Telecommunications pact opens markets Nations agree to disband telephone monopolies

February 16, 1997|By NEW YORK TIMES NEWS SERVICE

GENEVA -- More than 60 countries endorsed a landmark agreement in Geneva yesterday to open their telecommunication markets to all rivals.

The pact legally commits governments to unlocking the state telephone monopolies that still control more than half of the world's communications business.

The agreement came after weeks of bruising negotiations in which the United States pushed for greater liberalization and slowly coaxed concessions from countries around the world.

The United States did not get everything it wanted. American negotiators failed to persuade Canada and Japan to give up rules against foreign companies' buying controlling stakes in their dominant telephone carriers.

But the pact does augur steep price reductions in many parts of the $602 billion worldwide communications market. As such, it marks vindication for the United States, which essentially vetoed a much tamer agreement last April.

Consumers are likely to feel the biggest impact in Asia, Latin America and Africa. Most governments there have done little or nothing to reform creaky state-controlled monopolies, which provide shabby service at home and charge wildly inflated prices for international calls.

But the deal will also force the United States and Europe to follow through on opening every segment of their markets to rivals: local and long-distance telephones, international service and wireless communications.

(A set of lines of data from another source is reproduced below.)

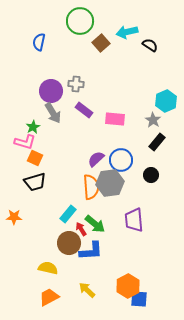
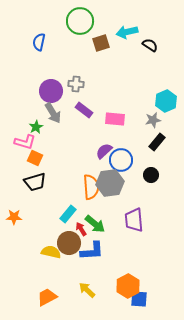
brown square: rotated 24 degrees clockwise
gray star: rotated 28 degrees clockwise
green star: moved 3 px right
purple semicircle: moved 8 px right, 8 px up
blue L-shape: moved 1 px right
yellow semicircle: moved 3 px right, 16 px up
orange trapezoid: moved 2 px left
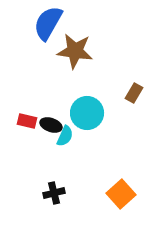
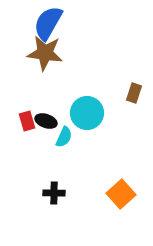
brown star: moved 30 px left, 2 px down
brown rectangle: rotated 12 degrees counterclockwise
red rectangle: rotated 60 degrees clockwise
black ellipse: moved 5 px left, 4 px up
cyan semicircle: moved 1 px left, 1 px down
black cross: rotated 15 degrees clockwise
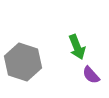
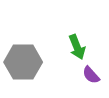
gray hexagon: rotated 18 degrees counterclockwise
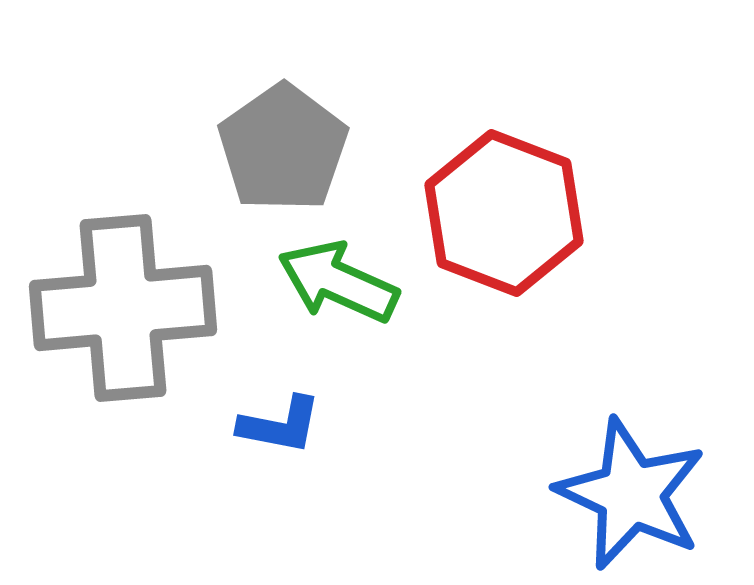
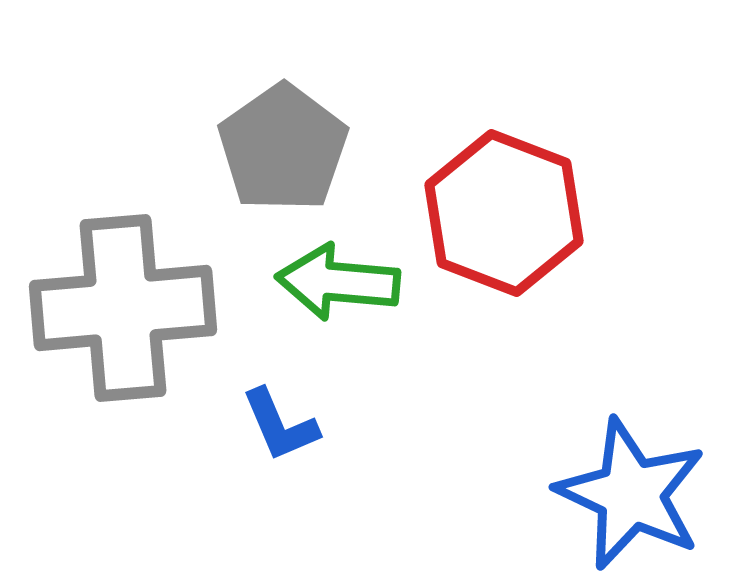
green arrow: rotated 19 degrees counterclockwise
blue L-shape: rotated 56 degrees clockwise
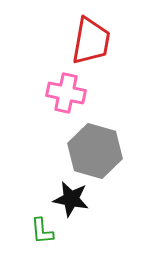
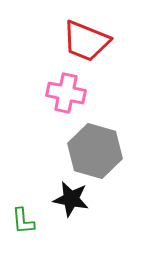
red trapezoid: moved 5 px left; rotated 102 degrees clockwise
green L-shape: moved 19 px left, 10 px up
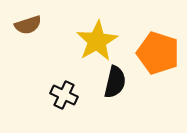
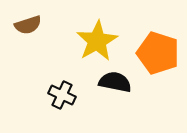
black semicircle: rotated 92 degrees counterclockwise
black cross: moved 2 px left
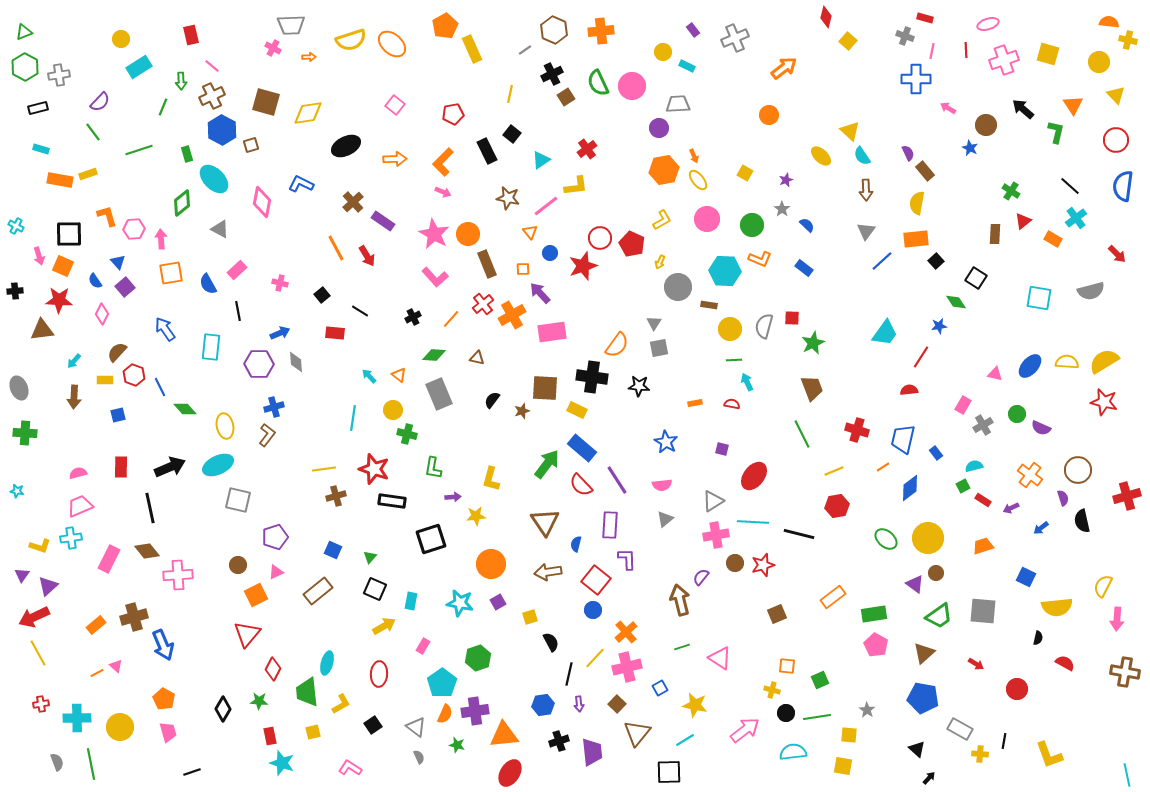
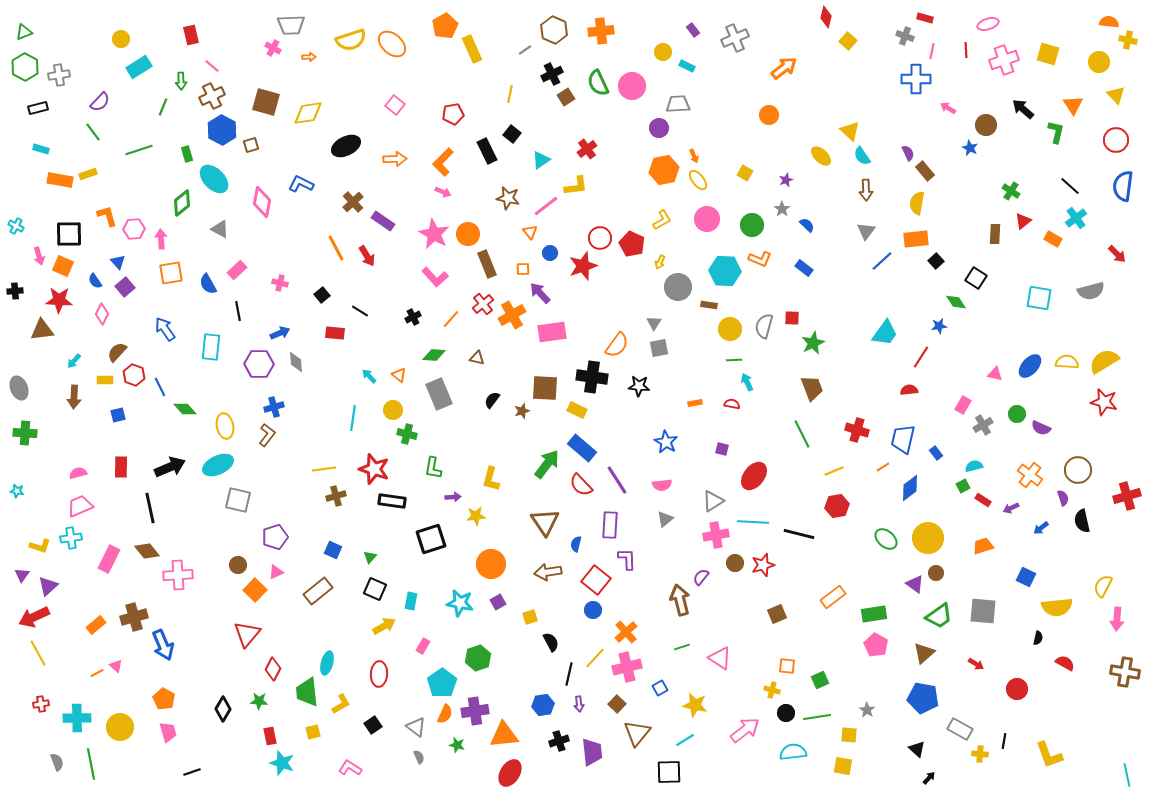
orange square at (256, 595): moved 1 px left, 5 px up; rotated 20 degrees counterclockwise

The most fiercely contested part of the accord allows a company based in one country to acquire a controlling stake in the telephone carrier of another country.

That is likely to intensify the scramble among industry titans such as AT&T, British Telecom and NTT of Japan to buy or build their way into world markets.

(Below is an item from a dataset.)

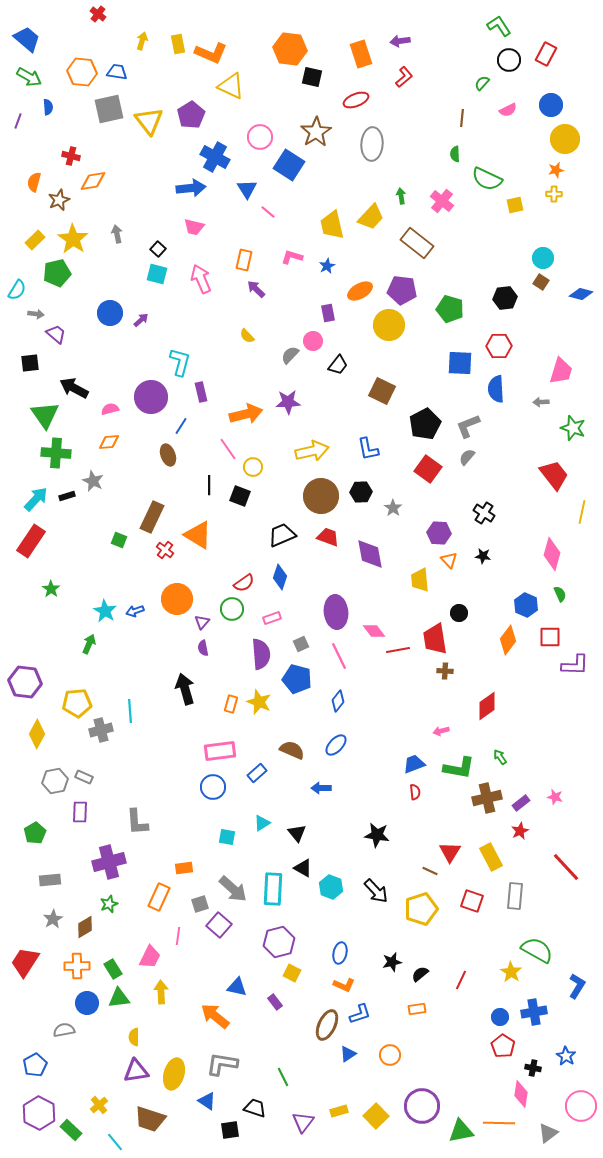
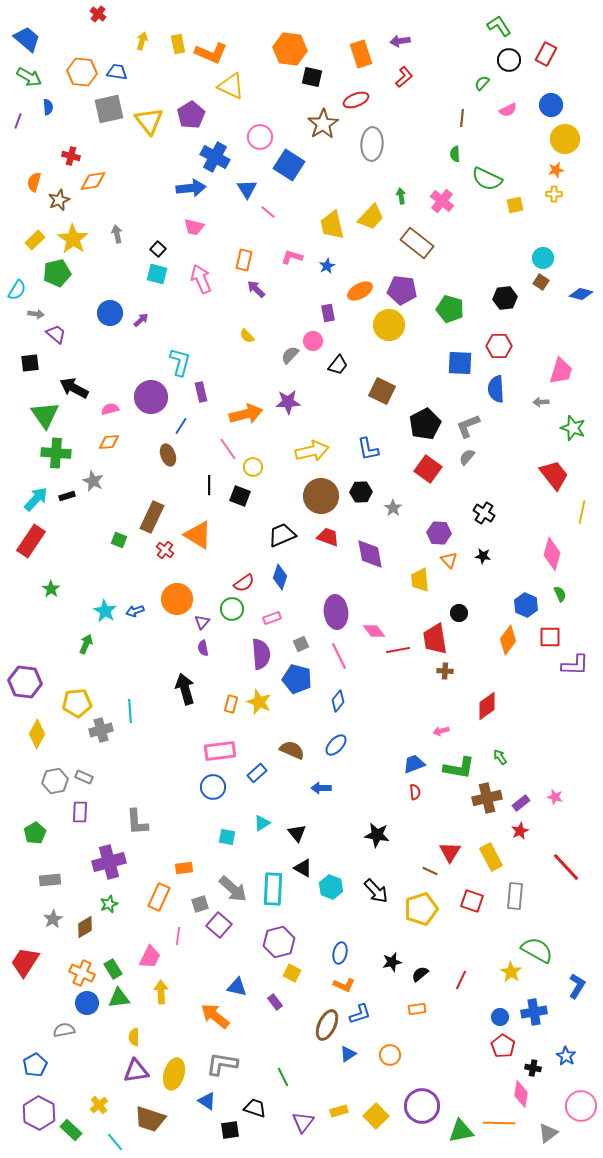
brown star at (316, 132): moved 7 px right, 8 px up
green arrow at (89, 644): moved 3 px left
orange cross at (77, 966): moved 5 px right, 7 px down; rotated 25 degrees clockwise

Jeffrey Lang, the deputy U.S. trade representative who led the talks, said the pact marked a milestone in both international trade and the communications industry.

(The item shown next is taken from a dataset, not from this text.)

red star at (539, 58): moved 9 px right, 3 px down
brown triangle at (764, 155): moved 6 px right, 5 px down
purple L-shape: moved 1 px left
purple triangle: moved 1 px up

After months of negotiations in early 1995, the United States abruptly announced that it would not go along with a tentative agreement. The decision infuriated many European governments, which warned that the United States was holding out for too much and would wreck the prospects for a good, if imperfect, move toward freer trade.

The gamble paid off. When negotiations resumed last month, the Americans led by Lang won concession after concession from countries such as Mexico, South Korea and Malaysia.

A result was that 67 countries made firm commitments yesterday to liberalize their markets at least to some degree.

In recent days, moreover, many countries have improved their offers. Mexico and South Korea, for example, agreed to let foreign companies own as much as 49 percent of phone carriers within their borders. Indonesia and Malaysia agreed to adopt the broad regulatory program of allowing competition, as did a host of smaller participants.

Several European countries agreed to deeper changes as well. Spain, Portugal and Italy, for example, had refused to unravel their state monopolies until 2000, two years after most other members of the European Union had committed to take that step. But they now say they will do so on Jan. 1, 1998.